Any food product may contain traces of peanut if it is made with powdered foodstuffs like wheat flour that were ground up in a facility that also grinds up peanuts, as it can be impossible to prevent contamination from occurring. Even at trace levels, this contamination can be a major problem for individuals who are allergic to peanuts, potentially triggering a life-threatening reaction.
Rather than offering a vague warning, food manufacturers would much rather know for sure whether a powdered foodstuff contains trace amounts of peanut and at exactly what concentration. Although there are several techniques for detecting peanut contamination, they tend to be time-consuming and only work with small samples, which may not be representative of the foodstuff as a whole.
A faster method for detecting peanut contamination is offered by NIR spectroscopy, an analytical technique that detects specific molecules based on their absorption and reflection of light at near infrared wavelengths. Scientists have already shown that peanut powder generates different NIR spectra to various other powdered foodstuffs, including wheat flour, milk and cocoa, allowing any contamination to be detected.
The problem with conventional NIR spectroscopy is that it collects an average NIR spectrum over a large area, meaning that trace peanut contamination may be missed. So a team of scientists at the LPF-TAGRALIA, Universidad Politécnica de Madrid (UPM) in Spain and the Institute National de Recherche en Sciences et Technologies pour L'environnement et L'agriculture (IRSTEA) in France decided to try to solve this problem using NIR HSI, which produces images in which every pixel contains spectral data.
Each pixel can thus contain information about peanut contamination, making NIR HSI much more sensitive than conventional NIR spectroscopy and allowing it to detect trace levels of peanut over a large area. As a first test, the team of scientists confirmed that peanut powder generates different NIR spectra to wheat flour when analysed by NIR HSI, allowing the two powders to be distinguished from each other.
Next, they developed a scoring system that could determine whether or not specific pixels in an image of wheat flour contained peanut powder from their NIR spectra. Using this scoring system, they could then estimate the level of contamination by simply determining the percentage of pixels that contained peanut powder.
They tested this system on samples of wheat flour spiked with powder from four different types of peanut, including raw, blanched and roasted, at concentrations varying between 0.01% and 10%. The system was able to detect peanut contamination even at 0.01%, although it could only accurately determine the level of contamination at between 0.1% and 10%. "These results show the feasibility of using HSI systems for detecting traces of peanut and similar products that are present in low percentages in powder foods with contrasting spectra," says lead researcher Puneet Mishra at UPM.

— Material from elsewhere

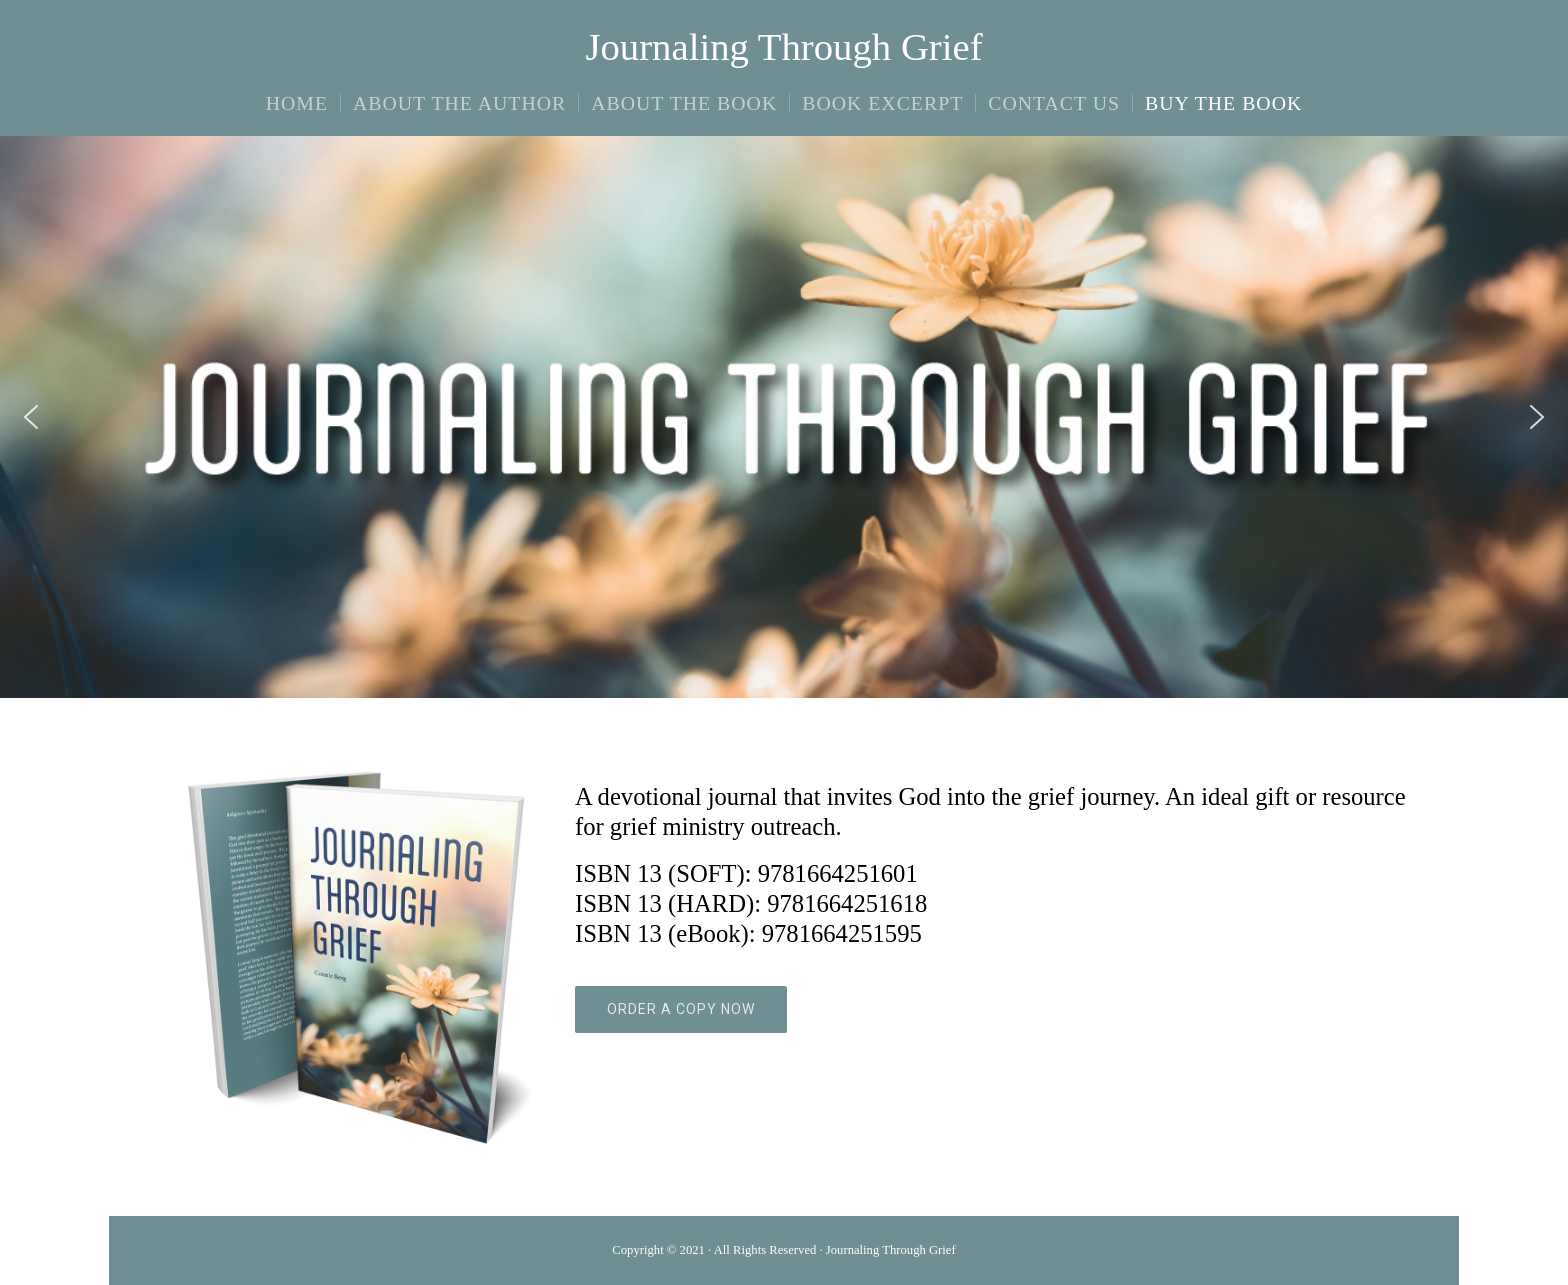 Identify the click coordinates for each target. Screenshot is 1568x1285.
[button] (31, 417)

Mishra and his colleagues are now looking to apply the same technique to detecting contamination by other nuts, which can also cause serious allergic reactions. "Although peanut is the most common cause of nut allergy, peanut allergic patients are frequently also sensitive to tree nuts," he explains. "We are presently sampling different tree nut mixtures of almond, walnut and hazelnut to check the feasibility of HSI for detecting them."